Using Geotechnical Sensors to Measure and Analyze Lateral Pressure of Concrete on Vertical Formwork: Field and Laboratory Experiments
摘要
This study investigates the distribution of lateral pressure exerted by fresh concrete on vertical formwork using geotechnical instrumentation. Existing specifications provide a variety of predictive formulas for lateral pressure of concrete. However, the previous studies found that indirect pressure measuring instruments used in the experiments on which the existing specifications are based are not well suited for fresh concrete. In its early stages, concrete behaves as a water-saturated granular material, similar to soil. In view of this, a geotechnical approach was adopted here, using a Null gauge, which is a direct measuring device capable of accurately capturing fresh concrete pressure. A laboratory experiment and four field experiments were conducted. The laboratory experiment was performed on a 2.3-m-high column with a cross-section of 0.3 × 0.3 m, using Null gauges to measure lateral pressure. The field experiments, conducted on an active construction site, were performed on a wall 4.8 m high and 0.35 m thick, using both Null gauges and conventional tension gauges. Although comparisons with existing models and conventional measurement instrumentation revealed general agreement with respect to upper-form pressure values, maximum measured pressures were consistently lower, and their peak formation heights were reduced compared to standard predictions.
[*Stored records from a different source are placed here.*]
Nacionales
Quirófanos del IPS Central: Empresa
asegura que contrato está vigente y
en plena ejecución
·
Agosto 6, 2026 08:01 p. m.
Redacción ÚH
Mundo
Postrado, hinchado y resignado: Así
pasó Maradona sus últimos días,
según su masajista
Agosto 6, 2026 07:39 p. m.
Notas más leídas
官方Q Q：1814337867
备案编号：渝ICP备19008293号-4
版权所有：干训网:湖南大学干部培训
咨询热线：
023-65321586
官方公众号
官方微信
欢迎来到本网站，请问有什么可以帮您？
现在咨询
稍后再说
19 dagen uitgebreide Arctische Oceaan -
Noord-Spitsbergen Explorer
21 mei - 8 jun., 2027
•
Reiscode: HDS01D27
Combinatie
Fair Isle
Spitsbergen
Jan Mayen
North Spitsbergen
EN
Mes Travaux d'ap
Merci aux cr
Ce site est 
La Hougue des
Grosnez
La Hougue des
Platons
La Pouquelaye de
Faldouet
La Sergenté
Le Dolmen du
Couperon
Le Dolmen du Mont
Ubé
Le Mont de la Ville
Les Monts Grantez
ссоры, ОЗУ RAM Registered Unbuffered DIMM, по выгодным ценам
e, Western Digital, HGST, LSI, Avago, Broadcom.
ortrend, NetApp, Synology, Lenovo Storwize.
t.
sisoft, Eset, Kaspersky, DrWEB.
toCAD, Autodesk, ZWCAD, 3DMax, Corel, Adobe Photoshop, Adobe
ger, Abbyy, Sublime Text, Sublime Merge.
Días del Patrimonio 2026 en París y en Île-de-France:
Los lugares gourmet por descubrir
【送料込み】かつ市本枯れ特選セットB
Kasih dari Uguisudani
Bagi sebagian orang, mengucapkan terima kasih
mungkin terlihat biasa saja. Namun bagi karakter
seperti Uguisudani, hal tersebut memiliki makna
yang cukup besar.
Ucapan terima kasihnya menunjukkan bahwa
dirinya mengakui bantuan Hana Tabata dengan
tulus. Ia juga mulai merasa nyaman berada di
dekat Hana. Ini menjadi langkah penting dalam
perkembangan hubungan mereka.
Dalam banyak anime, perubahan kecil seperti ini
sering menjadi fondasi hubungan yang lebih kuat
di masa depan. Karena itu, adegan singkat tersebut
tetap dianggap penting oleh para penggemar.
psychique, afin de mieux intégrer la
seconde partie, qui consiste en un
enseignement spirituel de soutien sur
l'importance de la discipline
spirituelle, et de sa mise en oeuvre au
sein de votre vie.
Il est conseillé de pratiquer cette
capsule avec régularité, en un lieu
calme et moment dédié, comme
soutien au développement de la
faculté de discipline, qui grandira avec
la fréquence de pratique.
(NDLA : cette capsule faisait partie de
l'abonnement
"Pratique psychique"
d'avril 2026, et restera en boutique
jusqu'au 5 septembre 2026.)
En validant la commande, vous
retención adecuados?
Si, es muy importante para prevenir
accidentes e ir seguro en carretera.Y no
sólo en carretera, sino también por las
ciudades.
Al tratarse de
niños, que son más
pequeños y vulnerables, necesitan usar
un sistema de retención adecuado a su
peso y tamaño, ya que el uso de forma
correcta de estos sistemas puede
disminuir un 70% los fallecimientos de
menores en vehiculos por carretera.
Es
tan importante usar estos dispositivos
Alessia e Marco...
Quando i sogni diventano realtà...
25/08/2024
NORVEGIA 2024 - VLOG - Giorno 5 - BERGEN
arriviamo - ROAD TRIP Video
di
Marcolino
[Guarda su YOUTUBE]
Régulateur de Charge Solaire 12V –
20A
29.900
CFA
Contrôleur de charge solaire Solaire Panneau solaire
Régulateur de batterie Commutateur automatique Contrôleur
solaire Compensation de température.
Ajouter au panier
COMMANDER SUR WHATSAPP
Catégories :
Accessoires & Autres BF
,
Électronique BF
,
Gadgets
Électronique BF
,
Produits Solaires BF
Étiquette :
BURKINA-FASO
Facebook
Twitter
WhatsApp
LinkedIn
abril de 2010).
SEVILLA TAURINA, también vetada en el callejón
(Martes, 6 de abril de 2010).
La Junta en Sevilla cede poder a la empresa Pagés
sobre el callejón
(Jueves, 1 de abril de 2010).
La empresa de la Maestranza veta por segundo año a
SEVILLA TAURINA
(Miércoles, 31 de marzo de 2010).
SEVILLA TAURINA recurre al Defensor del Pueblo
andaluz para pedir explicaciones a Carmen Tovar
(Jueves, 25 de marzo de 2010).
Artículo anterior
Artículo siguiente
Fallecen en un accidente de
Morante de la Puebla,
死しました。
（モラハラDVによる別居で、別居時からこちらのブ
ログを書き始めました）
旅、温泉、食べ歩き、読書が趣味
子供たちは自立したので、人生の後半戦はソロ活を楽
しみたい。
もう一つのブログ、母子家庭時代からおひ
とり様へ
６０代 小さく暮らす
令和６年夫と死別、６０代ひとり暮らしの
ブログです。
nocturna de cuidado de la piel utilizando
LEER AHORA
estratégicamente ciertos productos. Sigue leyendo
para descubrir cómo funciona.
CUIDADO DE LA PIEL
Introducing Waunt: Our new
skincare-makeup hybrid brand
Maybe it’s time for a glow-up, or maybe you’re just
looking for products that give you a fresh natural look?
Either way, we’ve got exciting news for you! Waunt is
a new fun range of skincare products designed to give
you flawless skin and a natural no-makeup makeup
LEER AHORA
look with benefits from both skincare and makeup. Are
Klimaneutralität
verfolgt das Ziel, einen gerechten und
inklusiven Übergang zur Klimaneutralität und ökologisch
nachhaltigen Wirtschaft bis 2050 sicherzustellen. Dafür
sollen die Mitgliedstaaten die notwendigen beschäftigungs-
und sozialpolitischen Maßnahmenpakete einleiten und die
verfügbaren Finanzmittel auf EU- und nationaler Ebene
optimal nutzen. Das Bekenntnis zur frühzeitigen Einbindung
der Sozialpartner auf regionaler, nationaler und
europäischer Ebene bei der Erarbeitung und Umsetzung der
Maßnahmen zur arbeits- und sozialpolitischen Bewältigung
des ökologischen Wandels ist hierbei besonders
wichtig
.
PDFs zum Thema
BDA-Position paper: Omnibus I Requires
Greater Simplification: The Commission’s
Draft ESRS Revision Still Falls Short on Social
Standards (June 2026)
The results also highlighted the substantial influence of vibration, particularly at greater depths within the formwork, underscoring the need for precise vibration control to mitigate excessive pressure buildup. Thus, by facilitating a more accurate analysis of concrete behavior and hardening, the Null gauges proved to have a clear advantage over conventional tension gauges for measuring pressure exerted by granular and thixotropic materials such as fresh concrete.